Now that sounds pretty straightforward, and surely a simultaneous detection of oxygen and methane would make a strong case for life. But even here, we have to be careful. If there are abiotic sources of oxygen, there are also abiotic sources of methane, even if most of the methane found in our own planet’s atmosphere is associated with living processes. Volcanism is one methane source, and we’ve learned recently that carbon-rich micrometeoroids can produce methane as they burn up upon entry into a planet’s atmosphere.

Systems with larger amounts of dust than our own could conceivably produce a high enough methane signature in a planetary atmosphere to be noted by our space observatories, further complicating the search for life. Here again we’ll have to pay particular attention to the age of the system we’re studying, for systems with dense debris disks are those likely to produce this effect, with planets perhaps undergoing their own version of our Late Heavy Bombardment, when some 3.9 billion years ago our world was pummeled by millions of collisions.

When I said yesterday that it was possible we might get a biosignature detection within as little as ten years, what I was really saying was that we might get some evidence of biology, but very likely it would be ambiguous and hotly contested. Rather than a sudden announcement that life has been found in another star system, the news is likely to emerge as a battle of competing analyses, trying to determine whether what we see could be explained without implicating life.

We also need to pay attention, as Sara Seager and colleagues are doing, to what other gases might be involved in biosignatures. Indeed, life on our planet produces thousands of different gases, most of them in small quantities that accumulate little in the atmosphere. Most are produced for reasons specific to the organism they support, and they do so guided by little more than evolutionary selection. The point here is that life on another world may have surface and atmospheric conditions that produce chemistries profoundly different from Earth’s.

Hence Seager’s interest in studying all the molecules that exist in gas form in a planetary atmosphere in conditions similar to the temperature and pressure of Earth. A recent paper on this work presents results from an examination of 14,000 molecules, about 2500 of which are hydrocarbons, with the goal of eventually producing a truly comprehensive list of biosignature gases and the false positives that accompany them. If there is one thing we can probably state with some confidence, it is that early exoplanet atmospheric studies will produce surprises.

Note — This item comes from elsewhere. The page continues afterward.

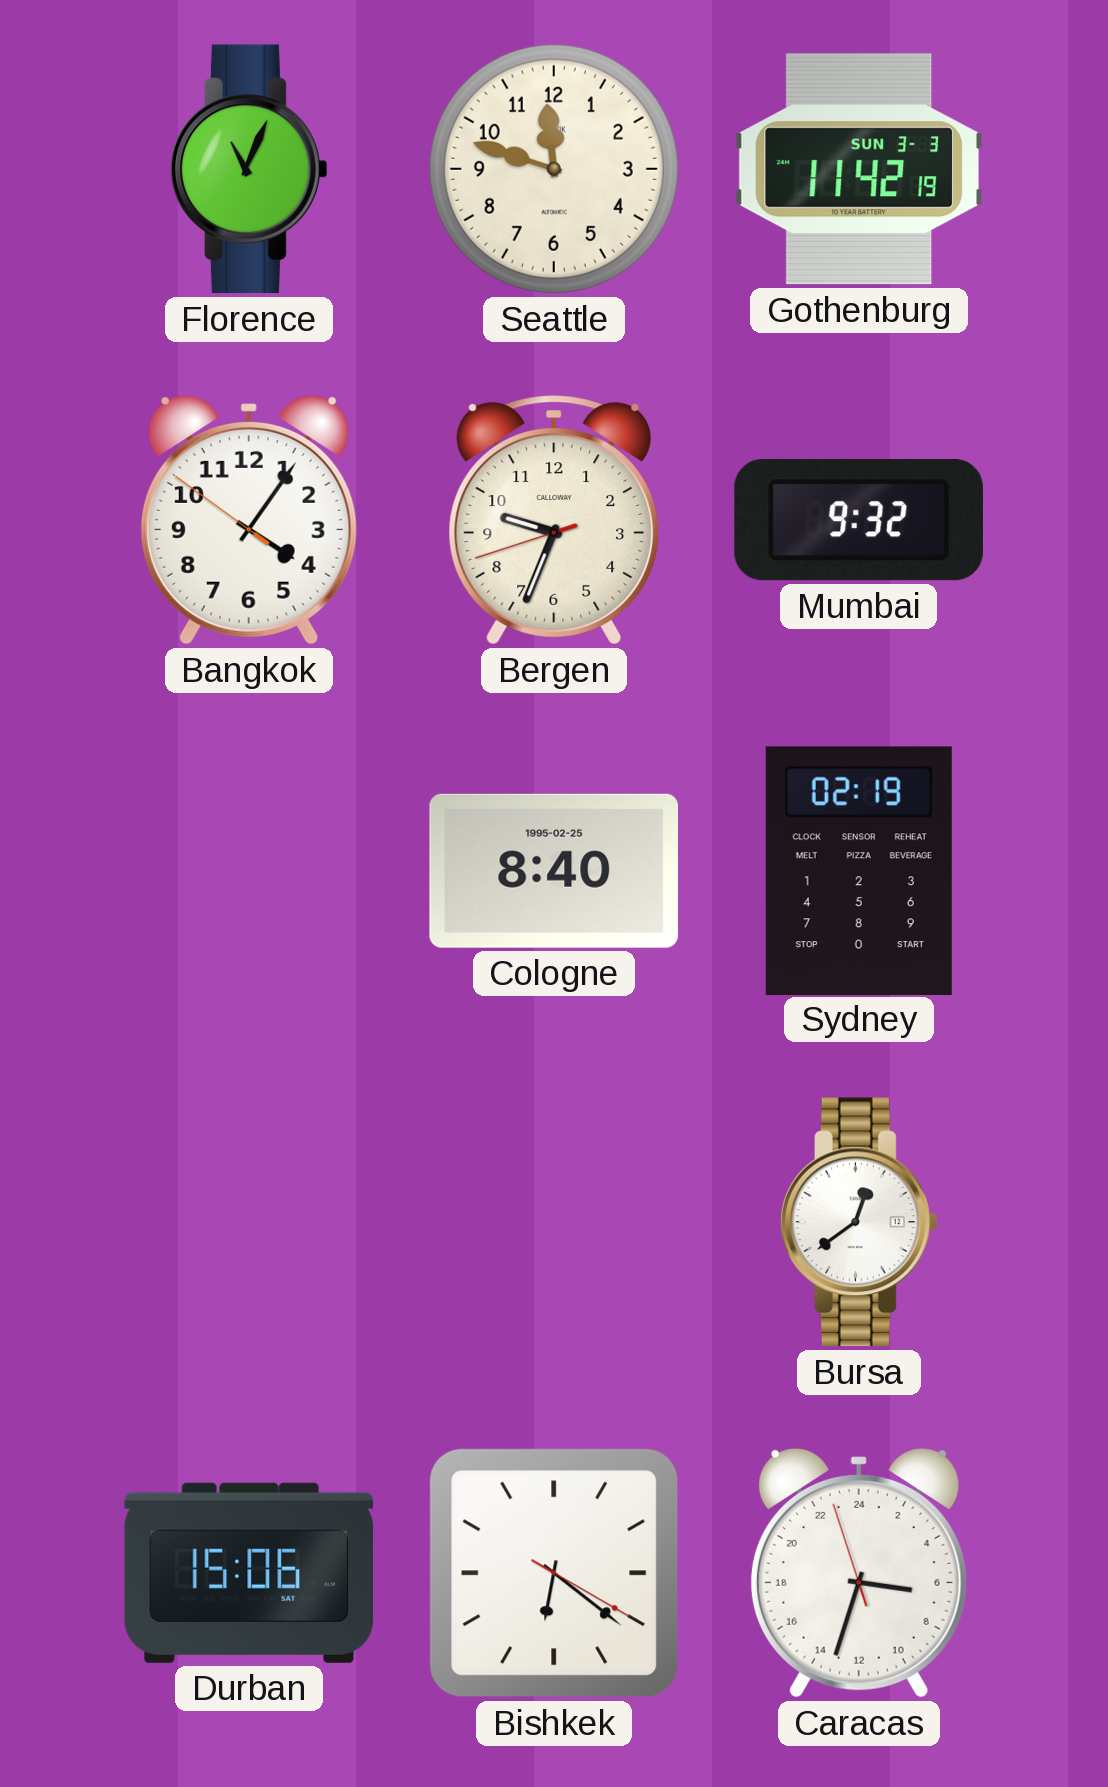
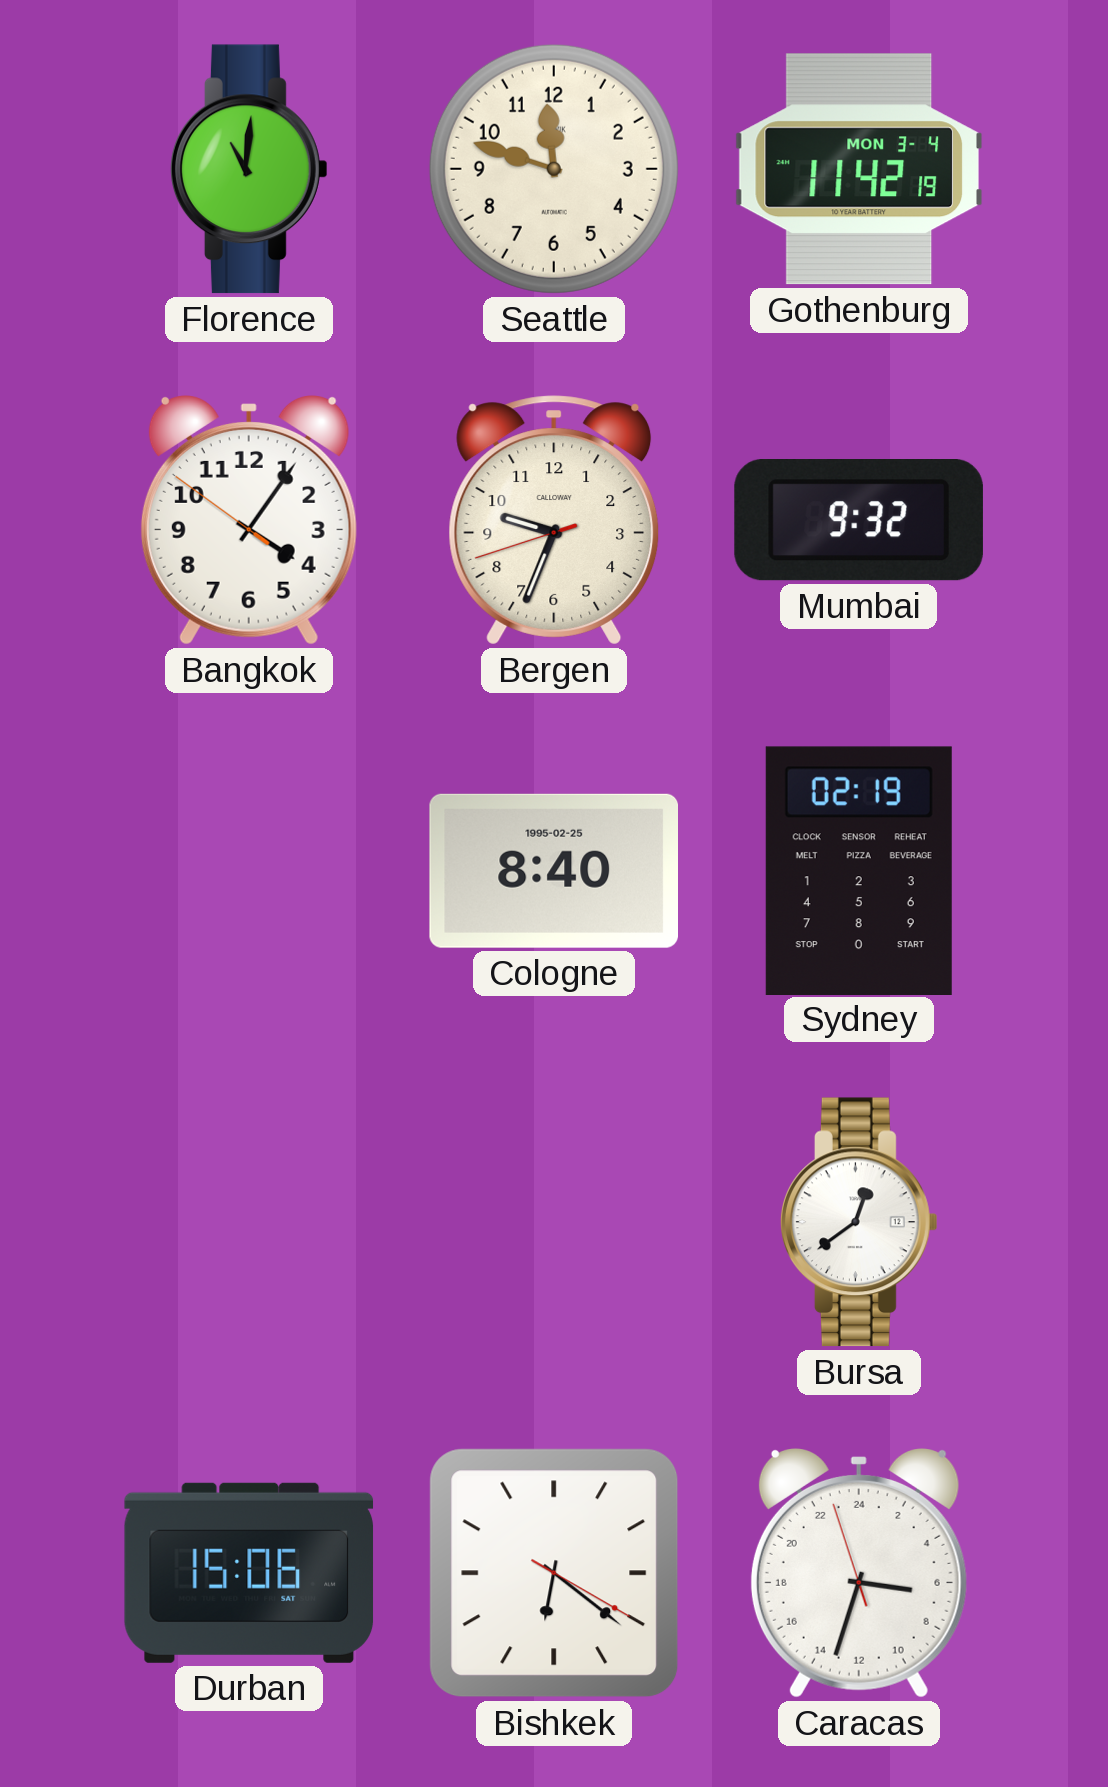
Florence: 11:04 -> 11:01
Gothenburg date: SUN 3-3 -> MON 3-4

Getting ready for them is what studies like Seager’s are all about. What we’re going to need as we begin to detect ambiguous evidence for biosignatures is a large space telescope well beyond WFIRST in capabilities, one capable of pulling in atmospheric data from enough exoplanets that we can begin to develop a statistical understanding of what we’re seeing. Designs like LUVOIR (Large UV/Optical/Infrared Surveyor) and HabEx (Habitable Exoplanet Imaging Mission) are under study, even as we look beyond them to the kind of mirror technologies that may allow still bigger instruments and more comprehensive analysis.

The Seager paper is Seager, Bains and Petkowski, “Toward a List of Molecules as Potential Biosignature Gases for the Search for Life on Exoplanets and Applications to Terrestrial Biochemistry,” Astrobiology 16(6) (June 201), 465-485 (abstract).